Targeting the BCL-X L pathway has demonstrated the ability to overcome Janus kinase inhibitor resistance in preclinical models. This phase II trial investigated the efficacy and safety of adding BCL-X L/BCL-2 inhibitor navitoclax to ruxolitinib therapy in patients with myelofibrosis with progression or suboptimal response to ruxolitinib monotherapy (ClinicalTrials.gov identifier: NCT03222609).
Thirty-four adult patients with intermediate-/high-risk myelofibrosis who had progression or suboptimal response on stable ruxolitinib dose (≥ 10 mg twice daily) were administered navitoclax at 50 mg once daily starting dose, followed by escalation to a maximum of 300 mg once daily in once in weekly increments (if platelets were ≥ 75 × 10 9/L). The primary end point was ≥ 35% spleen volume reduction (SVR 35) from baseline at week 24. Secondary end points included ≥ 50% reduction in total symptom score (TSS 50) from baseline at week 24, hemoglobin improvement, change in bone marrow fibrosis (BMF) grade, and safety.

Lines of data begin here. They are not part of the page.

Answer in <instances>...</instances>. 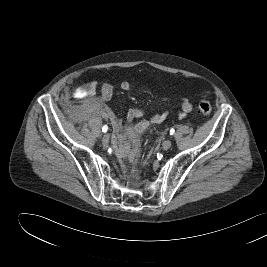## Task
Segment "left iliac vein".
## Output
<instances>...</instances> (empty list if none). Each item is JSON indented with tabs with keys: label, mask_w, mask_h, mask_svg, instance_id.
<instances>
[{
	"label": "left iliac vein",
	"mask_w": 267,
	"mask_h": 267,
	"mask_svg": "<svg viewBox=\"0 0 267 267\" xmlns=\"http://www.w3.org/2000/svg\"><path fill=\"white\" fill-rule=\"evenodd\" d=\"M172 145L171 140L167 139L163 142L162 147L164 150H168Z\"/></svg>",
	"instance_id": "1"
}]
</instances>
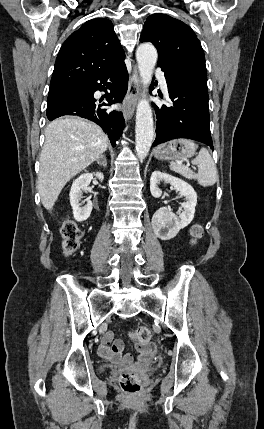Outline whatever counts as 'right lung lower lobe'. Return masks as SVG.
I'll list each match as a JSON object with an SVG mask.
<instances>
[{"label":"right lung lower lobe","mask_w":264,"mask_h":429,"mask_svg":"<svg viewBox=\"0 0 264 429\" xmlns=\"http://www.w3.org/2000/svg\"><path fill=\"white\" fill-rule=\"evenodd\" d=\"M124 58L90 80L48 102V119L52 121L64 115L87 118L98 124L108 134L112 146H115V142L122 135L125 121L121 112L109 111L104 106L121 102L127 92L128 73ZM105 85L110 90L106 99L108 103L97 101L93 97L95 91H105Z\"/></svg>","instance_id":"98d812e1"}]
</instances>
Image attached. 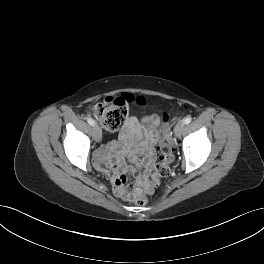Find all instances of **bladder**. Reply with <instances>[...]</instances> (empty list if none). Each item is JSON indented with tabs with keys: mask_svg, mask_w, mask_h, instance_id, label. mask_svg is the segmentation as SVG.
Wrapping results in <instances>:
<instances>
[{
	"mask_svg": "<svg viewBox=\"0 0 264 264\" xmlns=\"http://www.w3.org/2000/svg\"><path fill=\"white\" fill-rule=\"evenodd\" d=\"M148 129L154 132L157 136H161L163 130L166 128V120L157 119L153 123H146L145 125Z\"/></svg>",
	"mask_w": 264,
	"mask_h": 264,
	"instance_id": "31cf9c89",
	"label": "bladder"
}]
</instances>
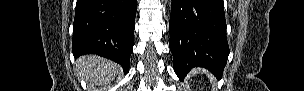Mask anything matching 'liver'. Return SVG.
<instances>
[{
    "label": "liver",
    "mask_w": 304,
    "mask_h": 91,
    "mask_svg": "<svg viewBox=\"0 0 304 91\" xmlns=\"http://www.w3.org/2000/svg\"><path fill=\"white\" fill-rule=\"evenodd\" d=\"M119 70L120 66L118 64L96 55L83 56L76 62L77 73L90 86L110 82Z\"/></svg>",
    "instance_id": "obj_1"
}]
</instances>
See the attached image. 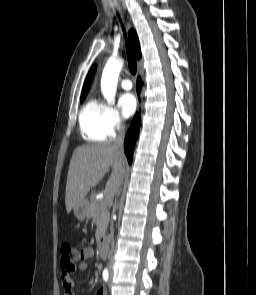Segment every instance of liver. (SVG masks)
Instances as JSON below:
<instances>
[{
    "instance_id": "obj_1",
    "label": "liver",
    "mask_w": 256,
    "mask_h": 295,
    "mask_svg": "<svg viewBox=\"0 0 256 295\" xmlns=\"http://www.w3.org/2000/svg\"><path fill=\"white\" fill-rule=\"evenodd\" d=\"M112 168L106 192L115 195L126 171L122 150L111 143L88 144L77 148L72 155L66 182L65 206L69 213L85 201L90 189L99 183Z\"/></svg>"
}]
</instances>
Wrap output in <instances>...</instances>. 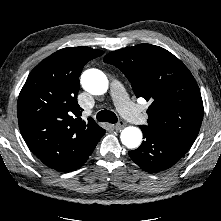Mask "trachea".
Wrapping results in <instances>:
<instances>
[{"label": "trachea", "mask_w": 221, "mask_h": 221, "mask_svg": "<svg viewBox=\"0 0 221 221\" xmlns=\"http://www.w3.org/2000/svg\"><path fill=\"white\" fill-rule=\"evenodd\" d=\"M96 118L99 122H109V123L117 122L116 114L109 110H102L98 112Z\"/></svg>", "instance_id": "1"}]
</instances>
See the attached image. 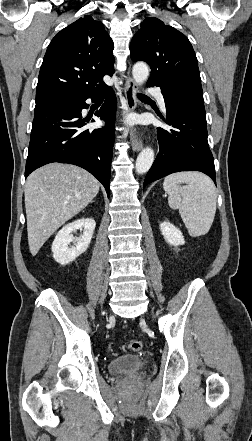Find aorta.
<instances>
[{"mask_svg":"<svg viewBox=\"0 0 252 441\" xmlns=\"http://www.w3.org/2000/svg\"><path fill=\"white\" fill-rule=\"evenodd\" d=\"M133 79L137 84L144 83L149 76V68L143 62L136 63L132 69ZM154 162V151L150 147L144 148L136 160V172L138 174L146 173Z\"/></svg>","mask_w":252,"mask_h":441,"instance_id":"obj_1","label":"aorta"}]
</instances>
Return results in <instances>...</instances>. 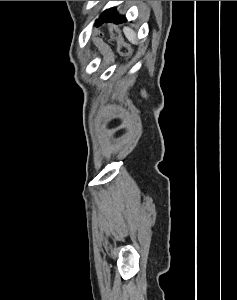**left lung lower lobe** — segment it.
Listing matches in <instances>:
<instances>
[{
	"label": "left lung lower lobe",
	"mask_w": 237,
	"mask_h": 300,
	"mask_svg": "<svg viewBox=\"0 0 237 300\" xmlns=\"http://www.w3.org/2000/svg\"><path fill=\"white\" fill-rule=\"evenodd\" d=\"M123 21H125V17L118 15L115 8H111V9L104 11L101 14V16L99 17V19L96 23V26L98 27L105 22H113V23L118 24Z\"/></svg>",
	"instance_id": "1"
}]
</instances>
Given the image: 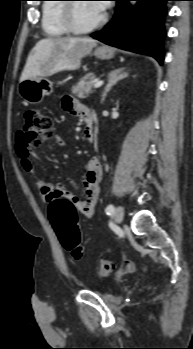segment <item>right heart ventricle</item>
I'll list each match as a JSON object with an SVG mask.
<instances>
[{"label": "right heart ventricle", "mask_w": 193, "mask_h": 349, "mask_svg": "<svg viewBox=\"0 0 193 349\" xmlns=\"http://www.w3.org/2000/svg\"><path fill=\"white\" fill-rule=\"evenodd\" d=\"M63 0H47L42 8L41 26L47 38H61L68 35L62 22Z\"/></svg>", "instance_id": "obj_1"}]
</instances>
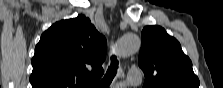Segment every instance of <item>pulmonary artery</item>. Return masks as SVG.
Segmentation results:
<instances>
[{
    "label": "pulmonary artery",
    "instance_id": "e3ab8cb5",
    "mask_svg": "<svg viewBox=\"0 0 223 88\" xmlns=\"http://www.w3.org/2000/svg\"><path fill=\"white\" fill-rule=\"evenodd\" d=\"M141 80H142L141 71L133 68L128 72L126 81H124L120 85L137 86L141 83Z\"/></svg>",
    "mask_w": 223,
    "mask_h": 88
}]
</instances>
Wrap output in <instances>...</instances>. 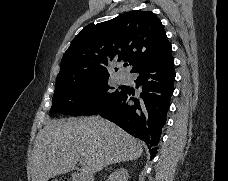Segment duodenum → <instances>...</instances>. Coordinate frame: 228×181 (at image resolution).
I'll return each mask as SVG.
<instances>
[{
  "instance_id": "1",
  "label": "duodenum",
  "mask_w": 228,
  "mask_h": 181,
  "mask_svg": "<svg viewBox=\"0 0 228 181\" xmlns=\"http://www.w3.org/2000/svg\"><path fill=\"white\" fill-rule=\"evenodd\" d=\"M73 178L74 179H83L84 178V175L83 174H74L73 175Z\"/></svg>"
}]
</instances>
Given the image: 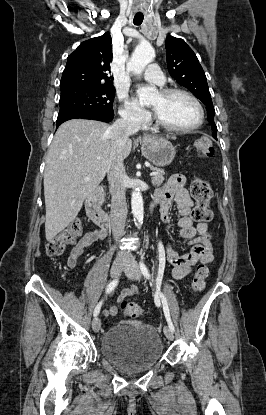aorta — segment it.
Here are the masks:
<instances>
[{"mask_svg":"<svg viewBox=\"0 0 266 415\" xmlns=\"http://www.w3.org/2000/svg\"><path fill=\"white\" fill-rule=\"evenodd\" d=\"M155 51L149 43L138 45L132 53L127 64V69L135 75H141L145 67L154 59ZM139 101L145 105L149 104L156 94L155 87H140L137 90ZM131 207L136 225L140 227L143 223L144 207L143 198L139 189H135L131 196Z\"/></svg>","mask_w":266,"mask_h":415,"instance_id":"aorta-1","label":"aorta"}]
</instances>
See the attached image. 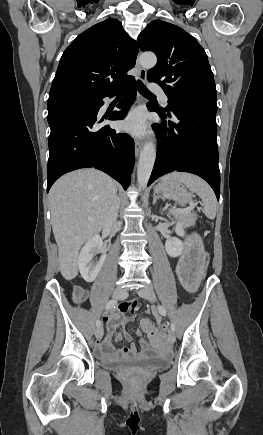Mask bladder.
<instances>
[{"label":"bladder","mask_w":263,"mask_h":435,"mask_svg":"<svg viewBox=\"0 0 263 435\" xmlns=\"http://www.w3.org/2000/svg\"><path fill=\"white\" fill-rule=\"evenodd\" d=\"M168 362L169 360L166 357L151 356L134 360H108L103 362V366L107 369H119L127 365H136L143 368L157 369L166 366Z\"/></svg>","instance_id":"31cf9c89"}]
</instances>
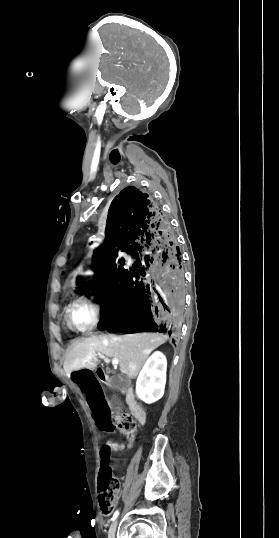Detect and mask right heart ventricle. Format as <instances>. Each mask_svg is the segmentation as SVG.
Masks as SVG:
<instances>
[{"instance_id":"right-heart-ventricle-1","label":"right heart ventricle","mask_w":279,"mask_h":538,"mask_svg":"<svg viewBox=\"0 0 279 538\" xmlns=\"http://www.w3.org/2000/svg\"><path fill=\"white\" fill-rule=\"evenodd\" d=\"M52 224L59 235H63L70 242L74 240L77 231H73L71 228L66 230L63 220L59 215ZM65 319L71 329H84L86 327L84 304L76 301L72 302L67 308Z\"/></svg>"}]
</instances>
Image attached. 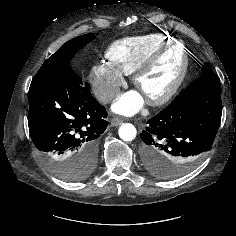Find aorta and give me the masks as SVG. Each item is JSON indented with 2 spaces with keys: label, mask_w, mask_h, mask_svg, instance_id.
<instances>
[{
  "label": "aorta",
  "mask_w": 236,
  "mask_h": 236,
  "mask_svg": "<svg viewBox=\"0 0 236 236\" xmlns=\"http://www.w3.org/2000/svg\"><path fill=\"white\" fill-rule=\"evenodd\" d=\"M119 137L123 141H132L136 138L137 131L134 125L130 123H123L118 130Z\"/></svg>",
  "instance_id": "1"
}]
</instances>
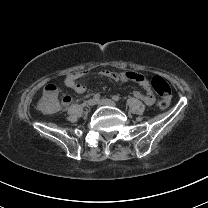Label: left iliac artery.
I'll use <instances>...</instances> for the list:
<instances>
[{
  "label": "left iliac artery",
  "instance_id": "44dca946",
  "mask_svg": "<svg viewBox=\"0 0 208 208\" xmlns=\"http://www.w3.org/2000/svg\"><path fill=\"white\" fill-rule=\"evenodd\" d=\"M112 99H113L114 101H119V100H120V97L117 96V95H114V96H112Z\"/></svg>",
  "mask_w": 208,
  "mask_h": 208
}]
</instances>
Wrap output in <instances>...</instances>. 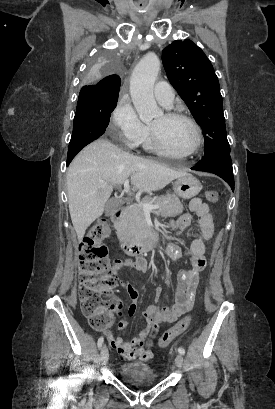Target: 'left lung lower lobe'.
Masks as SVG:
<instances>
[{"label": "left lung lower lobe", "instance_id": "left-lung-lower-lobe-1", "mask_svg": "<svg viewBox=\"0 0 275 409\" xmlns=\"http://www.w3.org/2000/svg\"><path fill=\"white\" fill-rule=\"evenodd\" d=\"M197 171L211 172L220 176L234 191V177L230 150H220L210 156H205L196 166L191 168Z\"/></svg>", "mask_w": 275, "mask_h": 409}]
</instances>
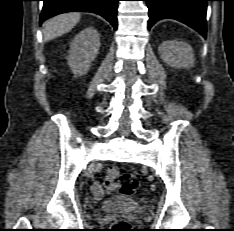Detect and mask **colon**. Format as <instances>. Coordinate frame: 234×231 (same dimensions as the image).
<instances>
[{
    "instance_id": "1",
    "label": "colon",
    "mask_w": 234,
    "mask_h": 231,
    "mask_svg": "<svg viewBox=\"0 0 234 231\" xmlns=\"http://www.w3.org/2000/svg\"><path fill=\"white\" fill-rule=\"evenodd\" d=\"M114 177L118 179L119 182V192L122 195L131 196L135 194L138 188V181L136 179V176L132 172H122L119 173L116 169L114 173ZM116 231H128L129 226L127 222L121 220L116 223L115 225Z\"/></svg>"
}]
</instances>
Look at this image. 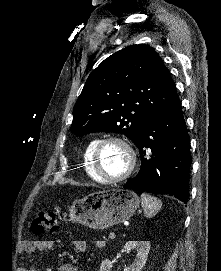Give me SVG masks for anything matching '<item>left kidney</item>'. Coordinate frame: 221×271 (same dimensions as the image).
I'll list each match as a JSON object with an SVG mask.
<instances>
[{"instance_id":"left-kidney-1","label":"left kidney","mask_w":221,"mask_h":271,"mask_svg":"<svg viewBox=\"0 0 221 271\" xmlns=\"http://www.w3.org/2000/svg\"><path fill=\"white\" fill-rule=\"evenodd\" d=\"M130 249H135V259L131 265L124 267V271H141L150 251V241H126L122 251H130ZM112 263L113 261H110V259H103L100 271H112Z\"/></svg>"}]
</instances>
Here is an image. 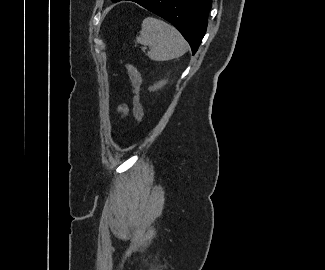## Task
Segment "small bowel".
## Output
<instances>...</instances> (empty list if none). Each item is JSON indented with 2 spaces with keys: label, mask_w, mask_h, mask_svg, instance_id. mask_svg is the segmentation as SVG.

High molecular risk mutations were identified in 58% of patients, and 52% harbored ≥ 3 mutations. SVR 35 was achieved by 26.5% of patients at week 24, and by 41%, at any time on study, with an estimated median duration of SVR 35 of 13.8 months. TSS 50 was achieved by 30% (6 of 20) of patients at week 24, and BMF improved by 1-2 grades in 33% (11 of 33) of evaluable patients. Anemia response was achieved by 64% (7 of 11), including one patient with baseline transfusion dependence. Median overall survival was not reached with a median follow-up of 21.6 months. The most common adverse event was reversible thrombocytopenia without clinically significant bleeding (88%).